A Little Insight to my Process

After some brief distractions, I am back writing fiction again. Specifically, working on a short script to submit to 2000AD. They require all writers to start off by writing a five page short. I have nothing better to do, so I decided to take a crack at it. The tentative name for this project is “Star-Crossed.” I don’t reckon it will change, but we’ll see.

All my stories typically start of as a couple sentences or paragraphs on one of my various “idea” documents I have flying around my various computing devices. I then pick one of those little ideas and start brain storming on it. What interesting characters are in this story? What places will they visit? Is there a theme or a message I want to get through? Though I typically don’t write with a message in mind, it usually only appears after I start developing the idea. If you try to hard to have a “message,” it often feels forced and insincere.

Since Star-Crossed is so short, I didn’t really bother outlining the story. Instead I jumped right to a crappy rough layout. Here is an example (now with 100% more pork chop stain!)

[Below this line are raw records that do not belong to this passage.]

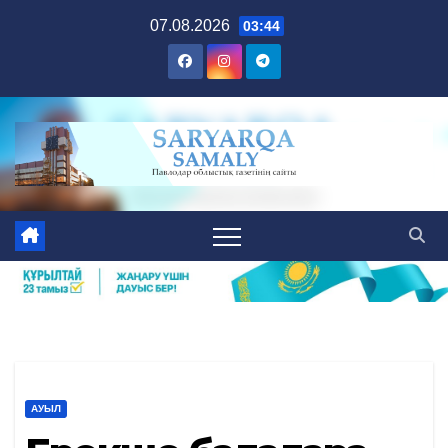
Skip
07.08.2026
03:44
to
content
АУЫЛ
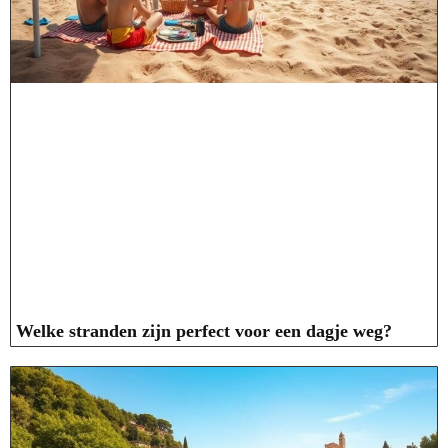
Welke stranden zijn perfect voor een dagje weg?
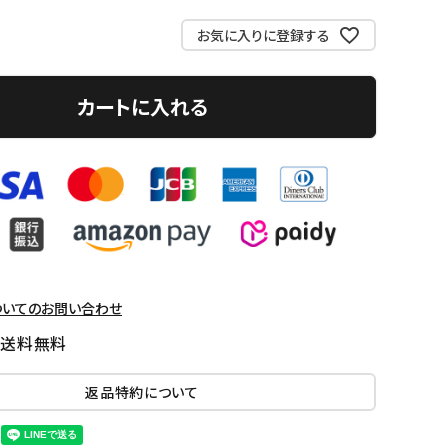
お気に入りに登録する
カートに入れる
ついてのお問い合わせ
国送料無料
返品特約について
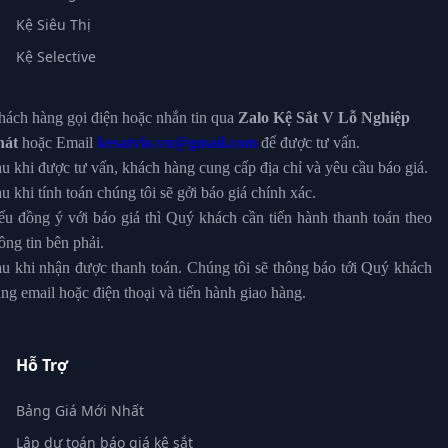
Kệ Siêu Thị
Kệ Selective
ách hàng gọi điện hoặc nhắn tin qua
Zalo Kệ Sắt V Lỗ Nghiệp
hát
hoặc Email
kesatvlo.vn@gmail.com
để được tư vấn.
u khi được tư vấn, khách hàng cung cấp địa chỉ và yêu cầu báo giá.
u khi tính toán chúng tôi sẽ gởi báo giá chính xác.
u đồng ý với báo giá thì Quý khách cần tiến hành thanh toán theo
ông tin bên phải.
u khi nhận được thanh toán. Chúng tôi sẽ thông báo tới Quý khách
ng email hoặc điện thoại và tiến hành giao hàng.
Hỗ Trợ
Bảng Giá Mới Nhất
Lập dự toán báo giá kệ sắt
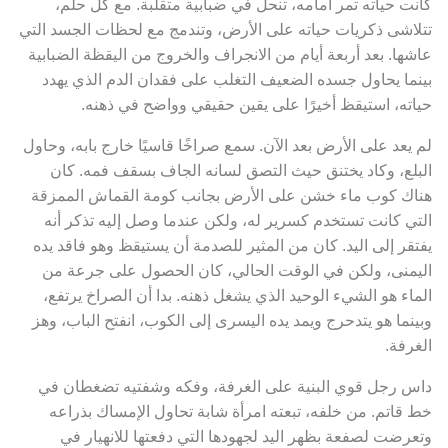
كانت حياته تمر أمامه، تنحل في ضبابية متقلبة. مع كل حلم،
تتلاشى ذكريات حياته على الأرض، وتندمج مع لحظات الجسد التي
عاشها. بعد أربعة أيام من الانجراف والخروج من اليقظة الضبابية
بينما يحاول جسده الضعيف التغلب على فقدان الدم الذي يهدد
حياته، استيقظ أخيرًا على يقين حقيقي وواضح في ذهنه.
لم يعد على الأرض بعد الآن. سمع صراخًا قاسيًا خارج بابه، وحاول
البلع، وكاد يختنق حيث التصق لسانه الجاف بسقف فمه. كان
هناك كوب ماء خشن على الأرض بجانب كومة القماش الممزقة
التي كانت تستخدم كسرير له، ولكن عندما وصل إليه تذكر أنه
يفتقر إلى اليد. كان من المثير للصدمة أن يستيقظ وهو فاقد يده
اليمنى، ولكن في الوقت الحالي، كان الحصول على جرعة من
الماء هو الشيء الوحيد الذي يشغل ذهنه. بدا أن الصراخ يرتفع،
وبينما هو يتدحرج ويمد يده اليسرى إلى الكوب، انفتح الباب، وهز
الغرفة.
داس رجل قوي البنية على الغرفة، وفكه وشفتيه تضغطان في
خط قاتم. من خلفه، تبعته امرأة شابة تحاول الإمساك بذراعه
وتعرضت لصفعة بظهر اليد لجهودها التي دفعتها للانهيار في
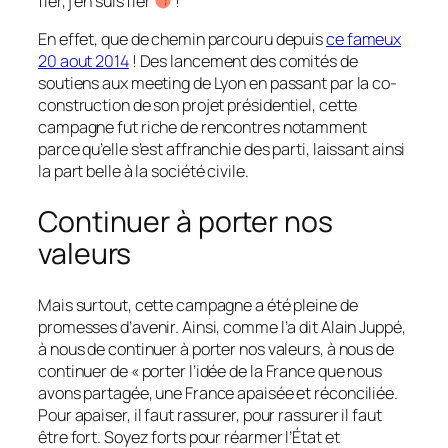
fier, j’en suis fier
!
En effet, que de chemin parcouru depuis
ce fameux
20 aout 2014
! Des lancement des comités de
soutiens aux meeting de Lyon en passant par la co-
construction de son projet présidentiel, cette
campagne fut riche de rencontres notamment
parce qu’elle s’est affranchie des parti, laissant ainsi
la part belle à la société civile.
Continuer à porter nos
valeurs
Mais surtout, cette campagne a été pleine de
promesses d’avenir. Ainsi, comme l’a dit Alain Juppé,
à nous de continuer à porter nos valeurs, à nous de
continuer de
« porter l’idée de la France que nous
avons partagée, une France apaisée et réconciliée.
Pour apaiser, il faut rassurer, pour rassurer il faut
être fort. Soyez forts pour réarmer l’État et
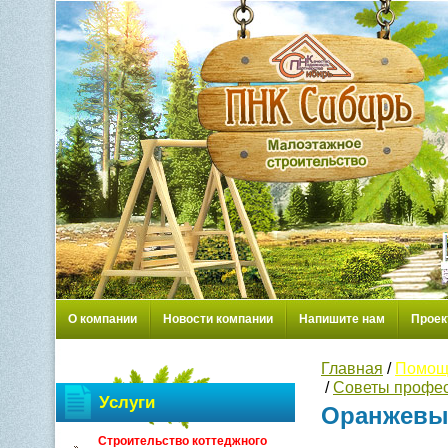
О компании
Новости компании
Напишите нам
Проек
Главная
/
Помощ
/
Советы профе
Услуги
Оранжев
Строительство коттеджного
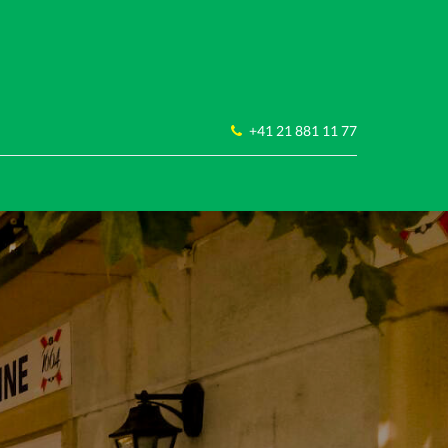
+41 21 881 11 77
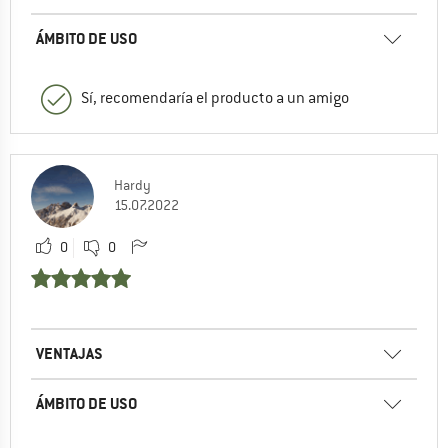
ÁMBITO DE USO
Sí, recomendaría el producto a un amigo
Hardy
15.07.2022
0
0
VENTAJAS
ÁMBITO DE USO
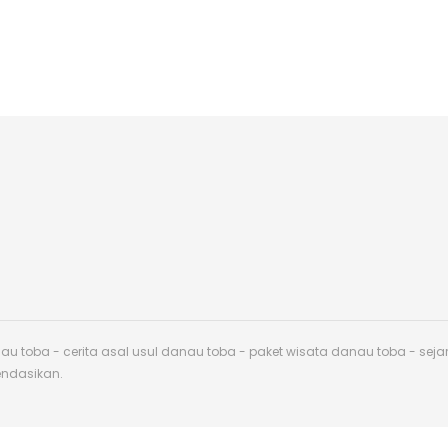
toba - cerita asal usul danau toba - paket wisata danau toba - sej
endasikan.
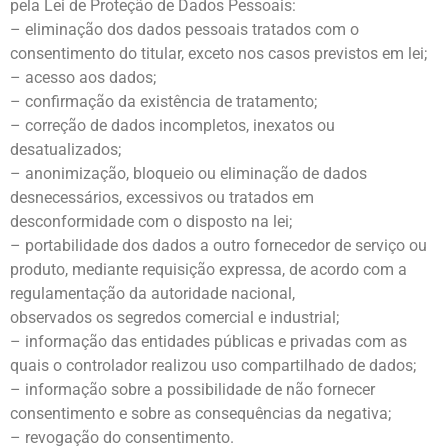
pela Lei de Proteção de Dados Pessoais:
– eliminação dos dados pessoais tratados com o
consentimento do titular, exceto nos casos previstos em lei;
– acesso aos dados;
– confirmação da existência de tratamento;
– correção de dados incompletos, inexatos ou
desatualizados;
– anonimização, bloqueio ou eliminação de dados
desnecessários, excessivos ou tratados em
desconformidade com o disposto na lei;
– portabilidade dos dados a outro fornecedor de serviço ou
produto, mediante requisição expressa, de acordo com a
regulamentação da autoridade nacional,
observados os segredos comercial e industrial;
– informação das entidades públicas e privadas com as
quais o controlador realizou uso compartilhado de dados;
– informação sobre a possibilidade de não fornecer
consentimento e sobre as consequências da negativa;
– revogação do consentimento.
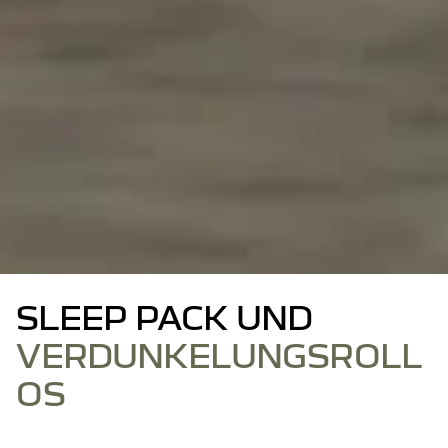
SLEEP PACK UND
VERDUNKELUNGSROLL
OS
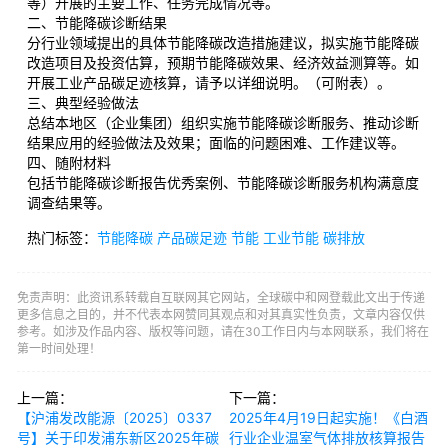
等）开展的主要工作、任务完成情况等。
二、节能降碳诊断结果
分行业领域提出的具体节能降碳改造措施建议，拟实施节能降碳
改造项目及投资估算，预期节能降碳效果、经济效益测算等。如
开展工业产品碳足迹核算，请予以详细说明。（可附表）。
三、典型经验做法
总结本地区（企业集团）组织实施节能降碳诊断服务、推动诊断
结果应用的经验做法及效果；面临的问题困难、工作建议等。
四、随附材料
包括节能降碳诊断报告优秀案例、节能降碳诊断服务机构满意度
调查结果等。
热门标签：
节能降碳
产品碳足迹
节能
工业节能
碳排放
免责声明：此资讯系转载自互联网其它网站，全球碳中和网登载此文出于传递
更多信息之目的，并不代表本网赞同其观点和对其真实性负责，文章内容仅供
参考。如涉及作品内容、版权等问题，请在30工作日内与本网联系，我们将在
第一时间处理！
上一篇：
下一篇：
【沪浦发改能源〔2025〕0337
2025年4月19日起实施！《白酒
号】关于印发浦东新区2025年碳
行业企业温室气体排放核算报告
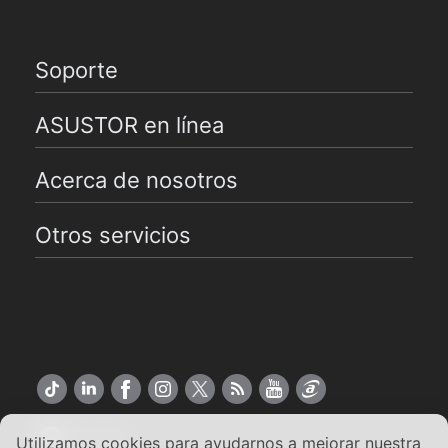
Soporte
ASUSTOR en línea
Acerca de nosotros
Otros servicios
Español
Utilizamos cookies para ayudarnos a mejorar nuestra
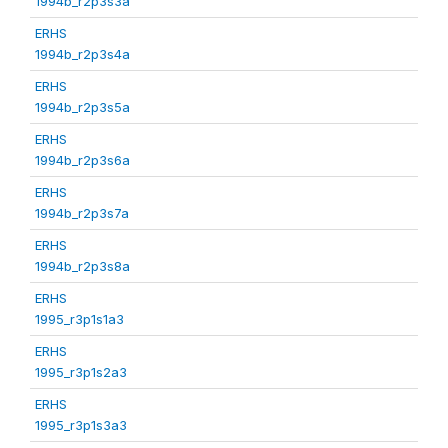
1994b_r2p3s3a
ERHS
1994b_r2p3s4a
ERHS
1994b_r2p3s5a
ERHS
1994b_r2p3s6a
ERHS
1994b_r2p3s7a
ERHS
1994b_r2p3s8a
ERHS
1995_r3p1s1a3
ERHS
1995_r3p1s2a3
ERHS
1995_r3p1s3a3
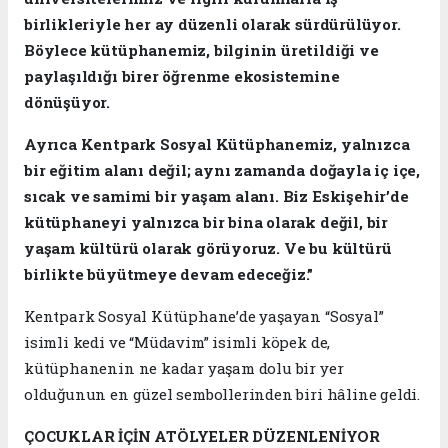
birlikleriyle her ay düzenli olarak sürdürülüyor.
Böylece kütüphanemiz, bilginin üretildiği ve
paylaşıldığı birer öğrenme ekosistemine
dönüşüyor.
Ayrıca Kentpark Sosyal Kütüphanemiz, yalnızca
bir eğitim alanı değil; aynı zamanda doğayla iç içe,
sıcak ve samimi bir yaşam alanı. Biz Eskişehir’de
kütüphaneyi yalnızca bir bina olarak değil, bir
yaşam kültürü olarak görüyoruz. Ve bu kültürü
birlikte büyütmeye devam edeceğiz.”
Kentpark Sosyal Kütüphane’de yaşayan “Sosyal”
isimli kedi ve “Müdavim” isimli köpek de,
kütüphanenin ne kadar yaşam dolu bir yer
olduğunun en güzel sembollerinden biri hâline geldi.
ÇOCUKLAR İÇİN ATÖLYELER DÜZENLENİYOR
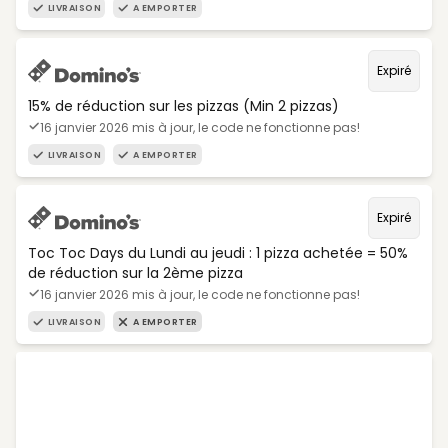
LIVRAISON
A EMPORTER
Expiré
15% de réduction sur les pizzas (Min 2 pizzas)
16 janvier 2026 mis à jour, le code ne fonctionne pas!
LIVRAISON
A EMPORTER
Expiré
Toc Toc Days du Lundi au jeudi : 1 pizza achetée = 50%
de réduction sur la 2ème pizza
16 janvier 2026 mis à jour, le code ne fonctionne pas!
LIVRAISON
A EMPORTER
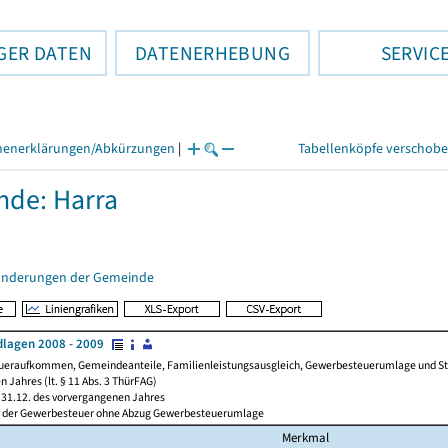
GER DATEN
DATENERHEBUNG
SERVIC
henerklärungen/Abkürzungen
|
Tabellenköpfe verschob
de: Harra
änderungen der Gemeinde
lagen 2008 - 2009
ueraufkommen, Gemeindeanteile, Familienleistungsausgleich, Gewerbesteuerumlage und Steue
 Jahres (lt. § 11 Abs. 3 ThürFAG)
31.12. des vorvergangenen Jahres
l der Gewerbesteuer ohne Abzug Gewerbesteuerumlage
Merkmal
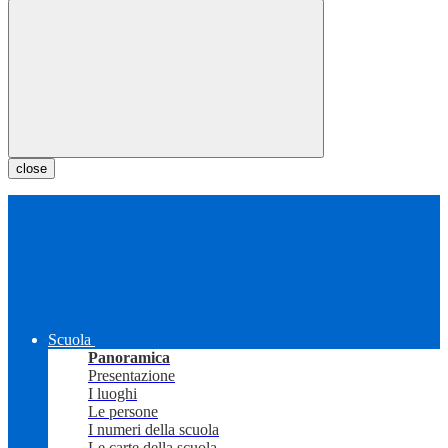
close
Scuola
Panoramica
Presentazione
I luoghi
Le persone
I numeri della scuola
Le carte della scuola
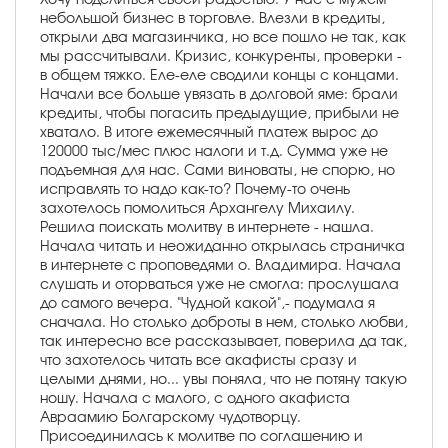
небольшой бизнес в торговле. Влезли в кредиты,
открыли два магазинчика, но все пошло не так, как
мы рассчитывали. Кризис, конкуренты, проверки -
в общем тяжко. Еле-еле сводили концы с концами.
Начали все больше увязать в долговой яме: брали
кредиты, чтобы погасить предыдущие, прибыли не
хватало. В итоге ежемесячный платеж вырос до
120000 тыс/мес плюс налоги и т.д. Сумма уже не
подъемная для нас. Сами виноваты, не спорю, но
исправлять то надо как-то? Почему-то очень
захотелось помолиться Архангелу Михаилу.
Решила поискать молитву в интернете - нашла.
Начала читать и неожиданно открылась страничка
в интернете с проповедями о. Владимира. Начала
слушать и оторваться уже не смогла: прослушала
до самого вечера. "Чудной какой",- подумала я
сначала. Но столько доброты в нем, столько любви,
так интересно все рассказывает, поверила да так,
что захотелось читать все акафисты сразу и
целыми днями, но... увы поняла, что не потяну такую
ношу. Начала с малого, с одного акафиста
Авраамию Болгарскому чудотворцу.
Присоединилась к молитве по соглашению и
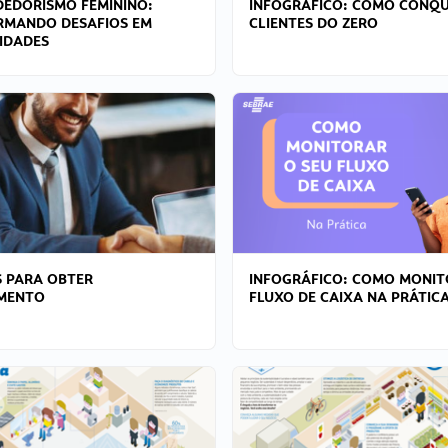
EDORISMO FEMININO:
INFOGRÁFICO: COMO CONQU
RMANDO DESAFIOS EM
CLIENTES DO ZERO
IDADES
 PARA OBTER
INFOGRÁFICO: COMO MONIT
AMENTO
FLUXO DE CAIXA NA PRÁTIC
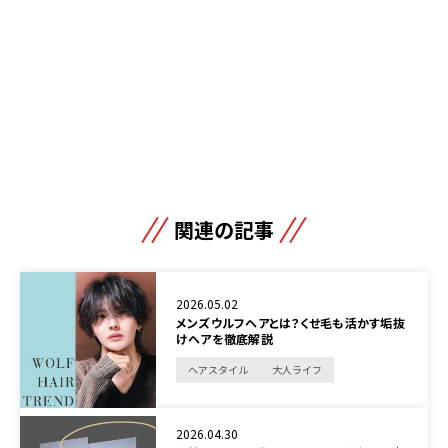
関連の記事
2026.05.02
メンズウルフヘアとは？くせ毛も活かす垢抜
けヘアを徹底解説
ヘアスタイル
大人ライフ
2026.04.30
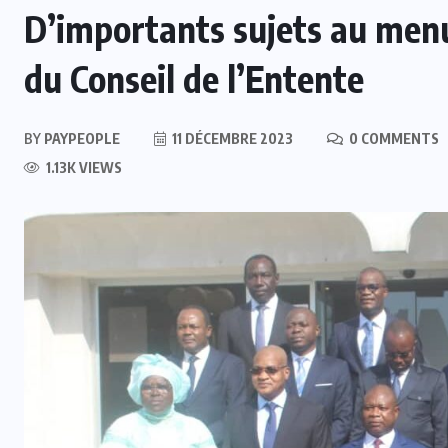
D’importants sujets au menu
du Conseil de l’Entente
BY
PAYPEOPLE
11 DÉCEMBRE 2023
0 COMMENTS
1.13K VIEWS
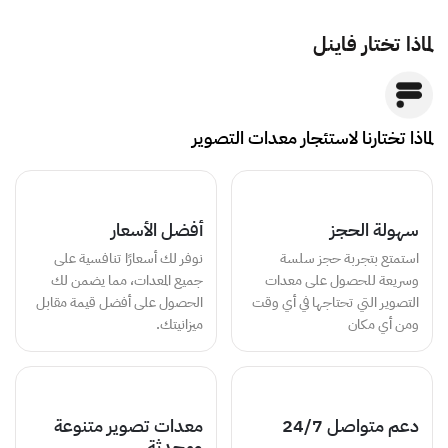
لماذا تختار فاينل
لماذا تختارنا لاستئجار معدات التصوير
سهولة الحجز
أفضل الأسعار
استمتع بتجربة حجز سلسة
نوفر لك أسعارًا تنافسية على
وسريعة للحصول على معدات
جميع المعدات، مما يضمن لك
التصوير التي تحتاجها في أي وقت
الحصول على أفضل قيمة مقابل
ومن أي مكان
ميزانيتك.
دعم متواصل 24/7
معدات تصوير متنوعة
ومحدثة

This gives me a rough idea and a visual reminder of how many panels are on the page and their general layout. As you can see from this page, a large portion of the content got cut. This is simply for the sake of saving space. This is actually the first page of the story, and in the current draft, it only makes up half of the page. Having only five pages to tell the story, I really had to cut the fat. Speaking of cutting the fat, that stain is from accidentally cutting through both a porkchop and a paper plate. I learned an important lesson about not eating where you shit… wait… I’ve got that wrong…

Anyways, moving on!

Sometimes I will even sketch out a panel to give myself a better idea of what I’m writing. If I do this, it’s usually just a wireframe or stick figure characters and any essential props. This is helpful, because a lot of times when I’m doing a rough layout I get in a hurry and just start filling the frames with sentences or sometimes only a couple words. While that’s okay to get something on the page, sometimes I need a little more. I’m not really a details sort of person, so getting the important stuff on a page in front of me can help ensure I don’t do anything stupid. Here’s a little something I sketched to represent the first panel of the above layout. It’s a little more finished than most panel mock-ups I do, but I just got a new drawing program for my tablet. Wanted to try it out a bit.

Then I just sit down and pound out the script. Then I revise it… then I revise it again. Then I change it from a comic script to a novel… then back to a comic. Then I never submit it anywhere.

And that kids, is how you too can write stories and never get published too!